Enseignement supérieur privé: La débâcle
Ahmed Charai

Chaque année des dizaines de milliers de familles se retrouvent face au même problème. Un bachelier qui n’a pas les moyennes stratosphériques pour intégrer les filières d’excellence et qui n’a pas envie d’aller à la faculté n’a qu’un seul choix, celui des écoles privées. Il faut savoir, qu’en moyenne, ces écoles ont un prix équivalent à trois fois le SMIG. La classe moyenne accepte le sacrifice, mais pour quel résultat ? Des ‘’ingénieurs’’ finissent dans les call-centers pour un salaire qui n’atteint même pas ce que leurs parents payaient à l’Ecole. Le niveau est très contesté par les recruteurs. Qui en est responsables ? L’Ecole publique étant en faillite, l’Etat a laissé prospérer le système privé. Celui-ci devait, en théorie, tirer vers le haut, offrir des formations solides et permettre une meilleure adéquation avec le marché du travail. Ce choix est partiellement un échec, non pas en soi, mais pour une question de gouvernance.

Le père d’un bachelier doit décider en fonction de plusieurs paramètres.

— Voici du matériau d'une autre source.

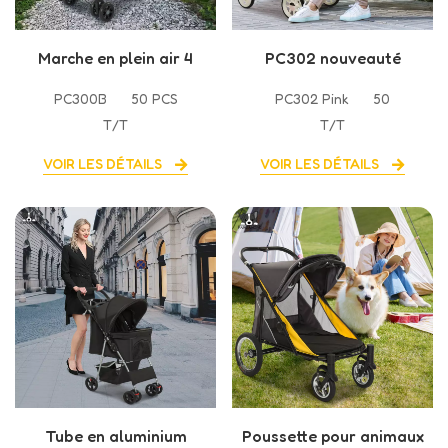
Marche en plein air 4
PC302 nouveauté
roues poussettes pour
fabrication rose chien
PC300B
50 PCS
PC302 Pink
50
animaux de compagnie
Buggy chien poussette
T/T
T/T
poussette légère pour
pour petits chiens
animaux de compagnie
VOIR LES DÉTAILS
VOIR LES DÉTAILS
pour chat
Tube en aluminium
Poussette pour animaux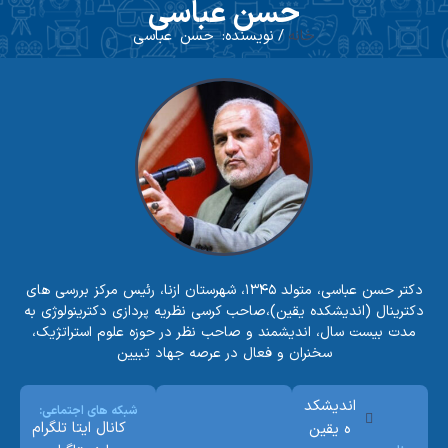
حسن عباسی
خانه
/ نویسنده: حسن عباسی
دکتر حسن عباسی، متولد ۱۳۴۵، شهرستان ازنا، رئیس مرکز بررسی های
دکترینال (اندیشکده یقین)،صاحب کرسی نظریه پردازی دکترینولوژی به
مدت بیست سال، اندیشمند و صاحب نظر در حوزه علوم استراتژیک،
سخنران و فعال در عرصه جهاد تبیین
انديشکد
شبکه های اجتماعی:
کانال ایتا
تلگرام
ه يقين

Les désidératas de son fils, ses moyens, mais aussi la qualité de l’enseignement et les débouchés derrière. Il a accès à la seule publicité des écoles.

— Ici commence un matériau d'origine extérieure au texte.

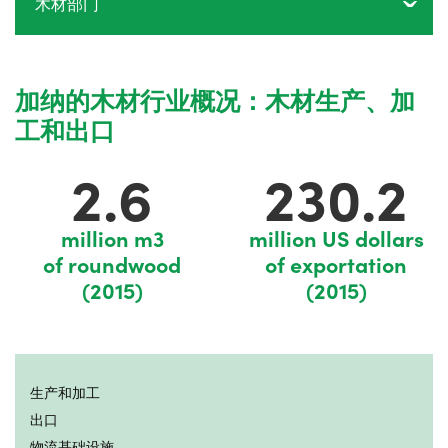
木材部门
加纳的木材行业概况：木材生产、加
工和出口
2.6
230.2
million m3
million US dollars
of roundwood
of exportation
(2015)
(2015)
生产和加工
出口
物流基础设施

C’est une question de gouvernance parce qu’il faut que l’Etat puisse contrôler au plus près le contenu de la formation. Ensuite, il faut absolument établir des labels de qualité, des statistiques, des classements, comme cela se pratique un peu partout. De toutes les ‘’Business-schools’’ laquelle est la plus performante ? Quels sont les lauréats ayant réussi une carrière fracassante ? Quel est le niveau moyen des salaires de ses lauréats ? Voilà les questions que les parents se posent, sans possibilité de réponse.

Les autorités ne peuvent pas se complaire face à ce maquis qui n’est en rien productif, qui est anxiogène socialement et qui produit de la déperdition de potentialités. Les moyens existent pour contrôler la qualité de la formation, évaluer les diplômes et surtout afficher les statistiques afférentes aux lauréats dans le monde du travail.

Le libéralisme s’est construit autour de l’idée que le marché s’auto-régule, à condition que le consommateur dispose de toute l’information. La transparence est une condition sine qua non du marché. Or, les familles, qui sont le consommateur, n’ont aucune information fiable sur les écoles privées.

C’est aux pouvoirs publics de remédier à cette situation en mettant en place un système d’évaluation et de classement, en fonction de critères objectifs. L’Eco-système du privé y gagnera parce que la concurrence sera plus loyale, que les meilleurs ne seront pas tenus par les prix, les parents seront aidés dans leur choix et les élèves seront plus rassurés sur leur avenir.